La timeline è cambiata per il Covid e altri ostacoli, ma la convinzione era chiara: se un donatore aveva creduto nel sogno, perché non potevano farlo due, tre, quattro persone? Così è stato, con ritardi e incidenti di percorso, ma la visione è rimasta.»

Hai avuto dei mentori che ti hanno guidato?


«Sì, diversi. All’inizio Still I Rise era un gruppo di volontari senza una vera logica aziendale. Poi una persona esperta, Fabrizio Cotza, dedicò mesi al progetto gratuitamente, facendoci fare un grande salto. Due anni fa, Stefania De Vanna, oggi consulente di Still I Rise, ci ha fatto compiere un ulteriore passo avanti: con lei abbiamo realizzato il nostro primo business plan.
Ho avuto tanti mentori, personali e organizzativi, che ci hanno aiutato nei momenti giusti per crescere.»

Come sei riuscito a creare un progetto internazionale così in fretta?
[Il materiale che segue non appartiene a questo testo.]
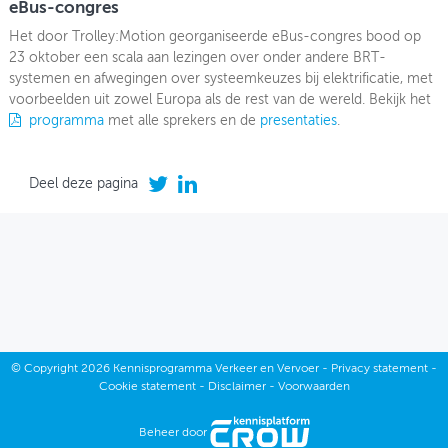
eBus-congres
Het door Trolley:Motion georganiseerde eBus-congres bood op
23 oktober een scala aan lezingen over onder andere BRT-
systemen en afwegingen over systeemkeuzes bij elektrificatie, met
voorbeelden uit zowel Europa als de rest van de wereld. Bekijk het
programma
met alle sprekers en de
presentaties
.
Deel deze pagina
©
Copyright
2026 Kennisprogramma Verkeer en Vervoer -
Privacy statement
-
Cookie statement
-
Disclaimer
-
Voorwaarden
Beheer door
«La crescita esponenziale di Still I Rise nasce dall’approccio al core business. Siamo una non profit da un punto di vista legale, ma filosoficamente ci sentiamo più vicini a un’impresa sociale. Investiamo i fondi donati per massimizzare il ritorno, che non è economico ma di qualità del servizio.
In Italia il non profit è spesso statico: l’immaginario comune è l’associazione storica che ripete lo stesso modello dagli anni ’50. Noi invece trattiamo il donatore come un investitore, con una riconoscenza diversa, e gestiamo i progetti come veri investimenti. È un approccio più corporate al non profit, e questo fa breccia.»

Quali sono le vostre metriche di impatto? Preferisci raccontarti con numeri o in altro modo?


«Il numero di pasti o di studenti è un dato semplice da misurare, ma per me non basta. Ci sono organizzazioni che vantano numeri enormi, ma ci si chiede quale sia il reale impatto sulla vita delle persone.
Distribuire cento pacchi di riso sfama oggi, ma domani si ricomincia da capo. L’intervento umanitario spesso non riesce a fare ricostruzione di lungo periodo. Noi vogliamo che l’impatto sia trasformativo, non temporaneo.

Per questo motivo valutiamo il nostro impatto su metriche qualitative, come il tasso di felicità al giorno 1  e al giorno 100 di un bambino all’interno della Scuola: attraverso sondaggi specifici ai quali gli studenti rispondono, ci focalizziamo sull’intelligenza emotiva, sul pensiero critico, sull’imprenditorialità, il senso di appartenenza e l’autostima. Dai risultati emerge in modo nettamente visibile quale impatto stiamo portando nelle loro vite.»

A soli vent’anni sei uscito dalla tua zona di comfort. Che consiglio dai a chi teme il cambiamento?


«Molte persone crescono attraverso l’avversità, i rischi, le scommesse. Come una pianta che ha bisogno del vento per crescere forte, anche gli esseri umani necessitano di attrito per svilupparsi.
Viviamo in un mondo che ci spinge al comfort, ma la vita non può esserlo sempre. Restare nella zona di comfort per paura del rischio significa precludersi il pieno potenziale. Non ho mai incontrato nessuno che si sia pentito di aver fatto il “balzo della fede”.»